Magda sat in shocked silence. In a daze, she rummaged through her small sack and withdrew the pendant she had sold to Herr Grest the night Soth had attacked her tribe. She’d told the boyar that the little piece of jewelry possessed the power to shield the person wearing it from creatures of the night. It’s actual powers were much less impressive: It made the person wearing it invisible to mindless undead, creatures like zombies or living skeletons, things without free will or human intelligence.

“Hey, you’ve got one just like his,” Azrael said, pointing at the drop of silver on the end of the chain.

“It’s the same pendant,” she corrected. “I got it from that boyar’s kin. The villagers are blaming that murder on my tribe.”

The dwarf chuckled. “They won’t have many warm bodies to put on trial after Strahd gets through with your lot.”

“I won’t be one of them,” the Vistani insisted as she slipped the pendant on. “Once we cross into Gundarak, there’s no way I’m ever coming back to Barovia.” She packed the rest of her belongings into her sack. “By the way, are you wearing that motley tunic all the way to Gundar’s castle? His guards would see you coming ten leagues away.”

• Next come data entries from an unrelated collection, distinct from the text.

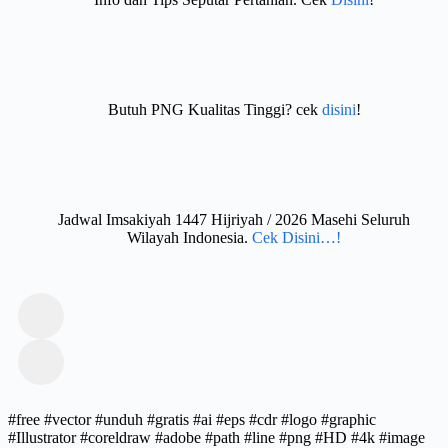
Butuh PNG Kualitas Tinggi? cek
disini
!
Jadwal Imsakiyah 1447 Hijriyah / 2026 Masehi Seluruh
Wilayah Indonesia.
Cek Disini…!
#free #vector #unduh #gratis #ai #eps #cdr #logo #graphic
#Illustrator #coreldraw #adobe #path #line #png #HD #4k #image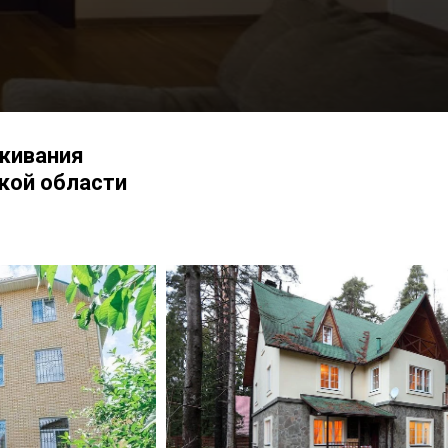
живания
кой области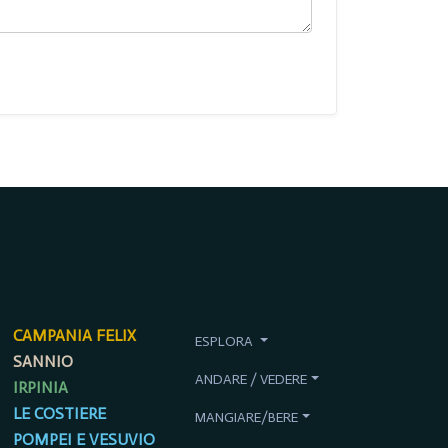
CAMPANIA FELIX
ESPLORA
SANNIO
ANDARE / VEDERE
IRPINIA
LE COSTIERE
MANGIARE/BERE
POMPEI E VESUVIO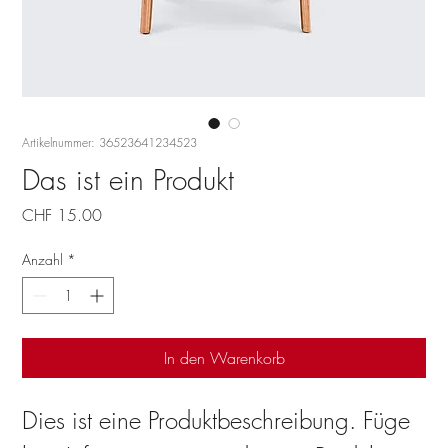
Artikelnummer: 36523641234523
Das ist ein Produkt
Preis
CHF 15.00
Anzahl
*
In den Warenkorb
Dies ist eine Produktbeschreibung. Füge 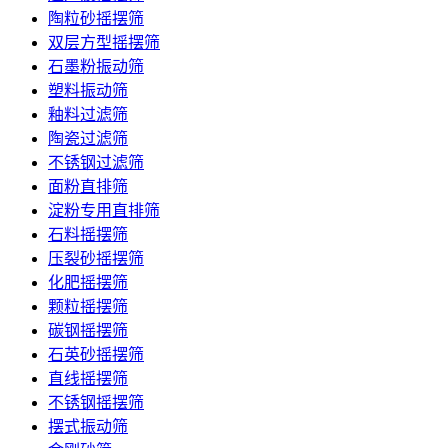
陶粒砂摇摆筛
双层方型摇摆筛
石墨粉振动筛
塑料振动筛
釉料过滤筛
陶瓷过滤筛
不锈钢过滤筛
面粉直排筛
淀粉专用直排筛
石料摇摆筛
压裂砂摇摆筛
化肥摇摆筛
颗粒摇摆筛
碳钢摇摆筛
石英砂摇摆筛
直线摇摆筛
不锈钢摇摆筛
摆式振动筛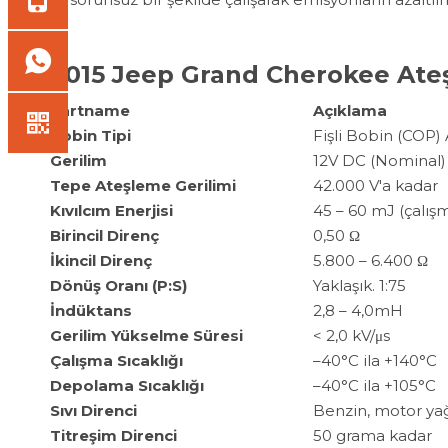
2015 Jeep Grand Cherokee Ateş
Şartname
Açıklama
Bobin Tipi
Fişli Bobin (
Gerilim
12V DC (Nominal)
Tepe Ateşleme Gerilimi
42.000 V'a kadar
Kıvılcım Enerjisi
45 – 60 mJ (çalış
Birincil Direnç
0,50 Ω
İkincil Direnç
5.800 – 6.400 Ω
Dönüş Oranı (P:S)
Yaklaşık. 1:75
İndüktans
2,8 – 4,0mH
Gerilim Yükselme Süresi
< 2,0 kV/μs
Çalışma Sıcaklığı
–40°C ila +140°C
Depolama Sıcaklığı
–40°C ila +105°C
Sıvı Direnci
Benzin, motor yağı
Titreşim Direnci
50 grama kadar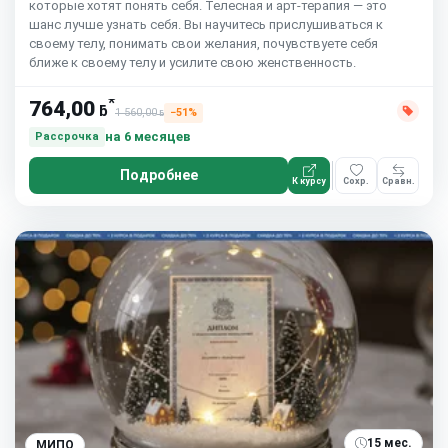
которые хотят понять себя. Телесная и арт-терапия — это
шанс лучше узнать себя. Вы научитесь прислушиваться к
своему телу, понимать свои желания, почувствуете себя
ближе к своему телу и усилите свою женственность.
*
764,00
ƃ
1 560,00
−51%
ƃ
на 6 месяцев
Рассрочка
Подробнее
К курсу
Сохр.
Сравн.
15 мес.
МИПО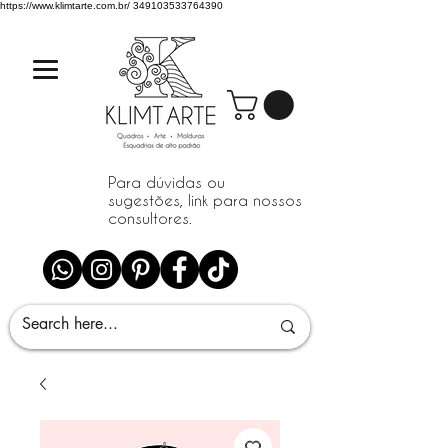
https://www.klimtarte.com.br/
349103533764390
Para dúvidas ou
sugestões, link para nossos
consultores.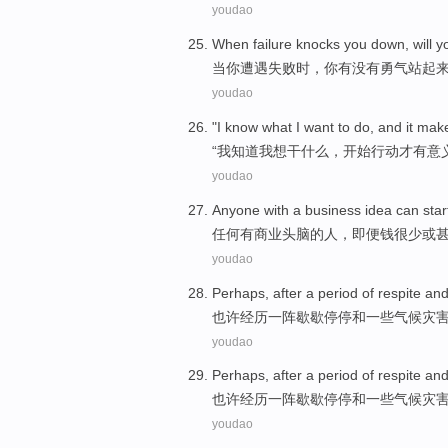
youdao
When
failure
knocks
you
down, will y
当
你
遭遇
失败
时，你有没有
勇气
站
起
youdao
"
I
know what
I
want to
do
, and
it mak
“
我
知道
我
想
干什么
，
开始
行动
才
有意
youdao
Anyone
with a
business
idea
can
star
任何
有
商业
头脑
的人，即便
钱
很少
或
youdao
Perhaps
,
after
a period of
respite
an
也许
经历
一阵歇歇
停停
和
一些
气候
灾
youdao
Perhaps
,
after
a period of
respite
an
也许
经历
一阵歇歇
停停
和
一些
气候
灾
youdao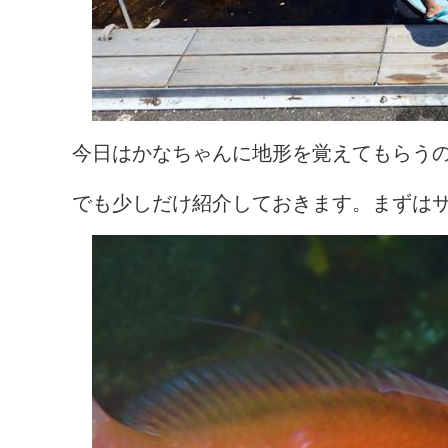
今日はかなちゃんに地形を覚えてもらう
でも少しだけ紹介しておきます。まずは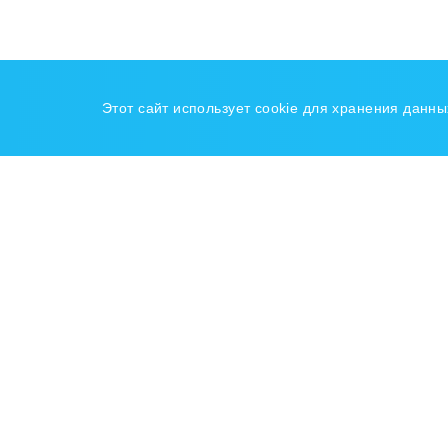
Этот сайт использует cookie для хранения данн
Н
Га
А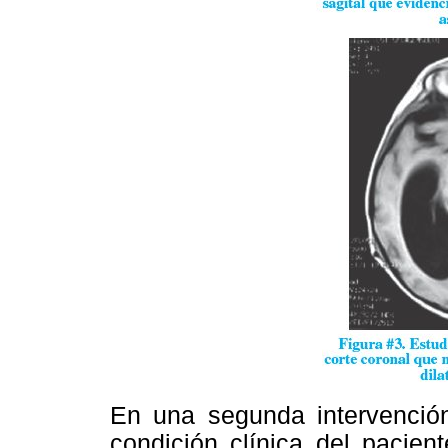
En una segunda intervención 
condición clínica del pacien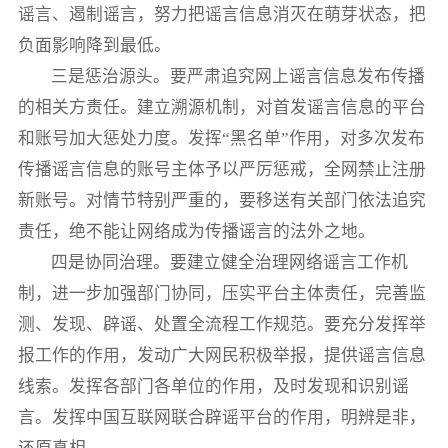
谣言、遏制谣言，努力把谣言信息消灭在萌芽状态，把
负面影响降到最低。
三是惩治源头。要严肃追究网上谣言信息发布传播
的相关方责任。建立溯源机制，对首发谣言信息的平台
和账号加大惩处力度。发挥“黑名单”作用，对多次发布
传播谣言信息的账号主体予以严厉惩戒，全网禁止注册
新账号。对情节特别严重的，要移送有关部门依法追究
责任，绝不能让网络成为传播谣言的法外之地。
四是协同治理。要建立健全治理网络谣言工作机
制，进一步加强部门协同，压实平台主体责任，完善监
测、发现、辟谣、处置全流程工作规范。要充分发挥举
报工作的作用，发动广大网民积极举报，提供谣言信息
线索。发挥各部门各单位的作用，及时发现和识别谣
言。发挥中国互联网联合辟谣平台的作用，明辨是非，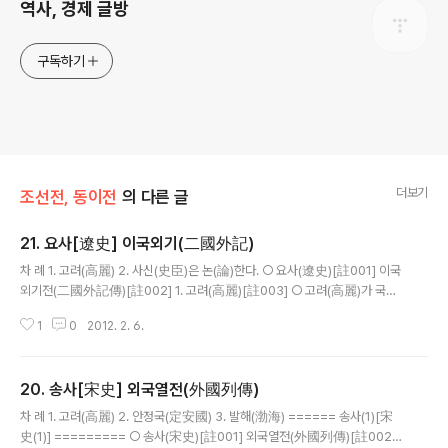
역사, 경제 글방
구독하기
더보기
조선전, 동이전
의 다른 글
21. 요사[遼史] 이국외기(二國外記)
글 내용
차 례 1. 고려(高麗) 2. 사신(史臣)은 논(論)한다. ○ 요사(遼史)[註001] 이국
외기전(二國外記傳)[註002] 1. 고려(高麗)[註003] ○ 고려(高麗)가 국가
를 세운 이후부터 왕위(王位)를 대대로 계승하여 재위(在位)의 길고 짧음과 인
1
0
2012. 2. 6.
민(人民)ㆍ토전(土田) 등에 대해서는 역대의 [사적(史籍)에] ..
20. 송사[宋史] 외국열전(外國列傳)
글 내용
차 례 1. 고려(高麗) 2. 안정국(定安國) 3. 발해(渤海) ====== 송사(1)[宋
史(1)] ========= ○ 송사(宋史)[註001] 외국열전(外國列傳)[註002]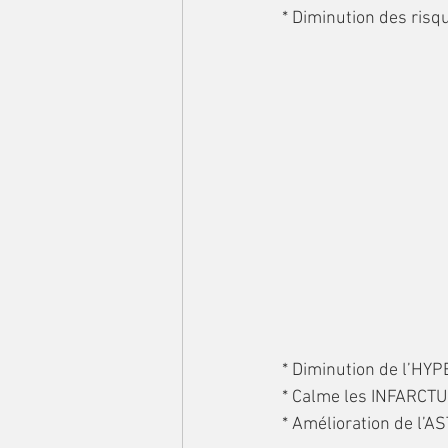
* Diminution de l’HY
* Calme les INFARCTU
* Amélioration de l’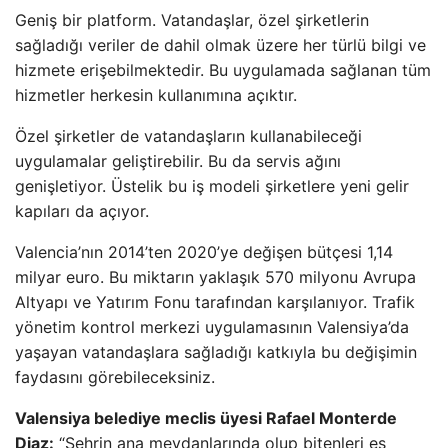
Geniş bir platform. Vatandaşlar, özel şirketlerin
sağladığı veriler de dahil olmak üzere her türlü bilgi ve
hizmete erişebilmektedir. Bu uygulamada sağlanan tüm
hizmetler herkesin kullanımına açıktır.
Özel şirketler de vatandaşların kullanabileceği
uygulamalar geliştirebilir. Bu da servis ağını
genişletiyor. Üstelik bu iş modeli şirketlere yeni gelir
kapıları da açıyor.
Valencia’nın 2014’ten 2020’ye değişen bütçesi 1,14
milyar euro. Bu miktarın yaklaşık 570 milyonu Avrupa
Altyapı ve Yatırım Fonu tarafından karşılanıyor. Trafik
yönetim kontrol merkezi uygulamasının Valensiya’da
yaşayan vatandaşlara sağladığı katkıyla bu değişimin
faydasını görebileceksiniz.
Valensiya belediye meclis üyesi Rafael Monterde
Diaz:
“Şehrin ana meydanlarında olup bitenleri eş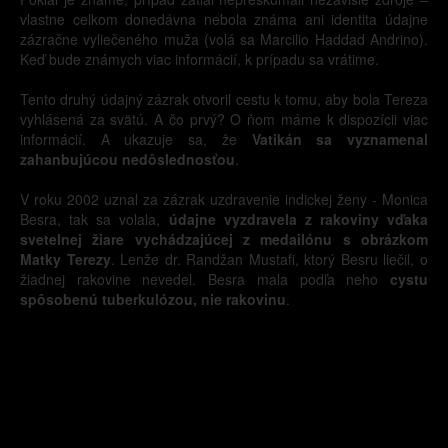
vlastne celkom donedávna nebola známa ani identita údajne
zázračne vyliečeného muža (volá sa Marcilio Haddad Andrino).
Keď bude známych viac informácií, k prípadu sa vrátime.
Tento druhý údajný zázrak otvoril cestu k tomu, aby bola Tereza
vyhlásená za svätú. A čo prvý? O ňom máme k dispozícii viac
informácií. A ukazuje sa, že
Vatikán sa vyznamenal
zahanbujúcou nedôslednosťou
.
V roku 2002 uznal za zázrak uzdravenie indickej ženy - Monica
Besra, tak sa volala,
údajne vyzdravela z rakoviny vďaka
svetelnej žiare vychádzajúcej z medailónu s obrázkom
Matky Terezy
. Lenže dr. Randžan Mustafi, ktorý Besru liečil, o
žiadnej rakovine nevedel. Besra mala podľa neho
cystu
spôsobenú tuberkulózou, nie rakovinu
.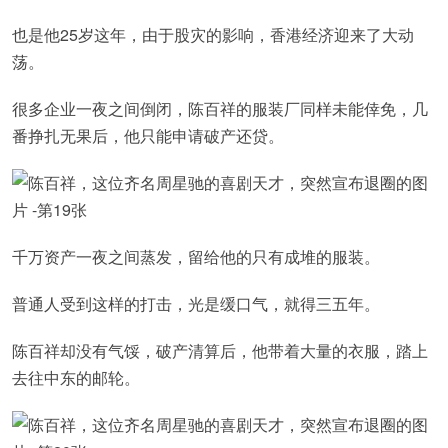
也是他25岁这年，由于股灾的影响，香港经济迎来了大动
荡。
很多企业一夜之间倒闭，陈百祥的服装厂同样未能倖免，几
番挣扎无果后，他只能申请破产还贷。
千万资产一夜之间蒸发，留给他的只有成堆的服装。
普通人受到这样的打击，光是缓口气，就得三五年。
陈百祥却没有气馁，破产清算后，他带着大量的衣服，踏上
去往中东的邮轮。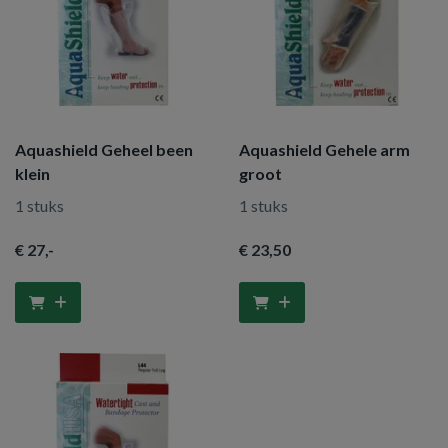
Aquashield Geheel been
Aquashield Gehele arm
klein
groot
1 stuks
1 stuks
€ 27
,-
€ 23
,50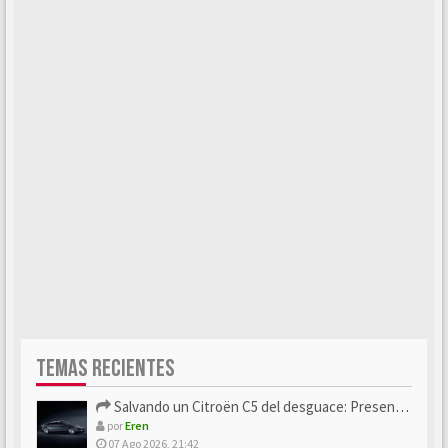
TEMAS RECIENTES
Salvando un Citroën C5 del desguace: Presentación y seguimiento
por
Eren
07 Ago 2026, 21:42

“The count says there’s some old armor in the basement.” The dwarf picked at a loose thread of azure yarn. “I’ll get a mail shirt and use this as padding.”

“I wouldn’t trust Strahd’s word on anything,” Magda murmured under her breath.

Azrael groaned. “But you trust Soth? At least Strahd is open about his plans. You can be sure he will do as he says.” Spreading his arms wide, the dwarf added, “Do you know what this place used to be? The fortress of a local nobleman. When the noble stole tax money, the count had everyone in his household killed. Was it a surprise? Certainly not.”

“What’s your point?”

A wide smile played across Azrael’s face, making his muttonchop sideburns bristle like whiskers. “A predictable person is a lot less dangerous than one who tosses surprises at you.”

Magda slung her pack over her shoulder and took a last look around the musty tower room. “You’re as good at giving advice and sharing your ‘wisdom’ as any Vistani fortune-teller I’ve ever met. Do you ever follow it yourself?”

Azrael didn’t answer for a time. After he finished repacking his food, he noted, “If I followed half the advice I give, do you think I’d be here myself?”

Caradoc was finally growing accustomed to seeing the world at a tilt. His head still lolled on his shoulder, unsupported by his broken neck, but in the time since Soth had attacked him, the ghost had become less aware of the odd angle at which he viewed things. At times his mind compensated for the injury, straightening the landscape and the horizon he saw. Then there were the minutes and hours when Caradoc couldn’t even walk because of the vertigo that gripped him, times when he couldn’t tell up from down. Luckily, those attacks were growing less frequent, and the ghost was certain that, given time, his mind would adjust.